“Did you never hear of the fisherman who married a mermaid, and she lived happily on shore till she fell in with a seal-skin; when she put it on, and, forgetting her husband and children, jumped into the sea, and never came up any more?”
“Ah, no!” said Alvar. “It is only that I want Cherry to be comfortable while he is down among the fishes.”
“I will take to it some day, for the sake of astonishing Jack,” said Cherry. “But, Alvar, those friends of yours last night were very much interested in my travelling coat, and asked me if it was a Paris fashion. They put it on, and I tried to get Don Manoel into it; but he thought it was a heretical sort of affair.”
“Cherry, if you laugh at Manoel, he will think you insult him. He hates Englishmen, and our father especially. He was angry because you gave the jessamine to Isabel—and—we are polite here to each other; but if there is what you call a row, it is worse than when every one is sulky all at once at Oakby.”
Cherry looked as if the temptation to provoke this new experience was nearly irresistible; but Alvar continued to Mr Stanforth,—
“I am glad that Cherito should laugh once more as he used to do; but my cousin does not understand.”
“My dear Alvar, I will content myself with laughing at you; you always understand a joke, don’t you?”
“I do not care if I understand or no. When I see you laughing,” said Alvar simply, “that is good.”

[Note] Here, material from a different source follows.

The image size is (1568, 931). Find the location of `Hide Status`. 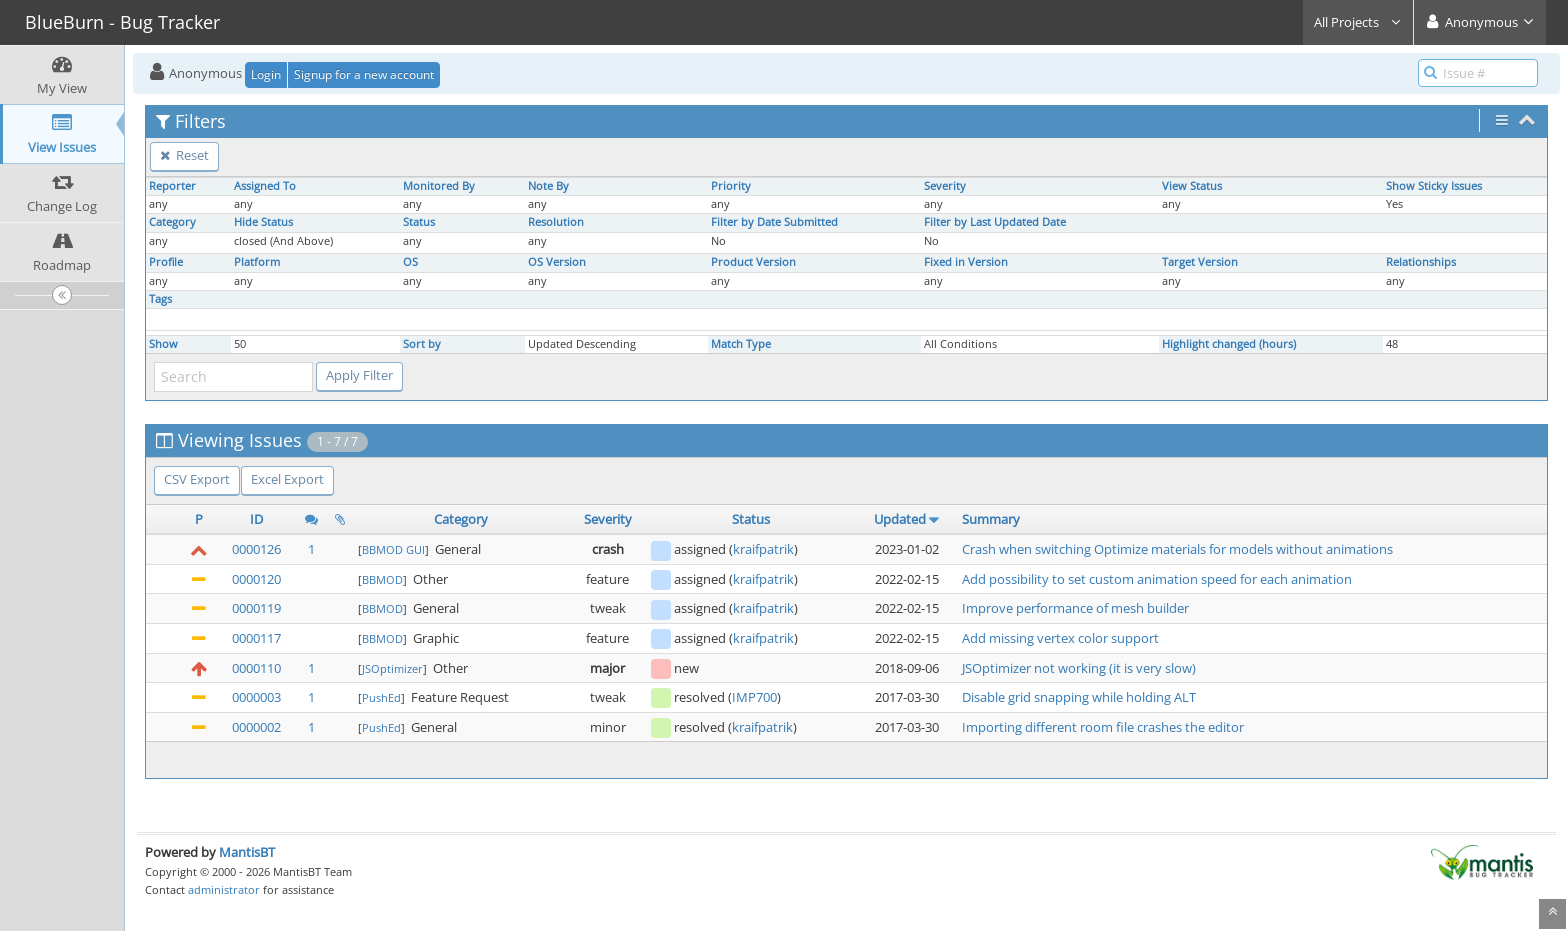 Hide Status is located at coordinates (263, 222).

Something in this speech so touched Cheriton that his laughter softened away into a very doubtful smile, and he changed the subject; but he tried afterwards to propitiate Don Manoel by the most courteous treatment. The Spaniard did not respond, and he perceived that contending elements were discordant in Seville as well as in England.
Carmen and Isabel found novelty less distasteful. It is true that they thought Gipsy’s free intercourse with their cousin Alvar and with the English stranger shocking; but they preferred them to any other subject of conversation, and Isabel in particular made quite a romance of the incident of the Cape Jessamine, and how Don Cherito had looked at her when he gave it to her.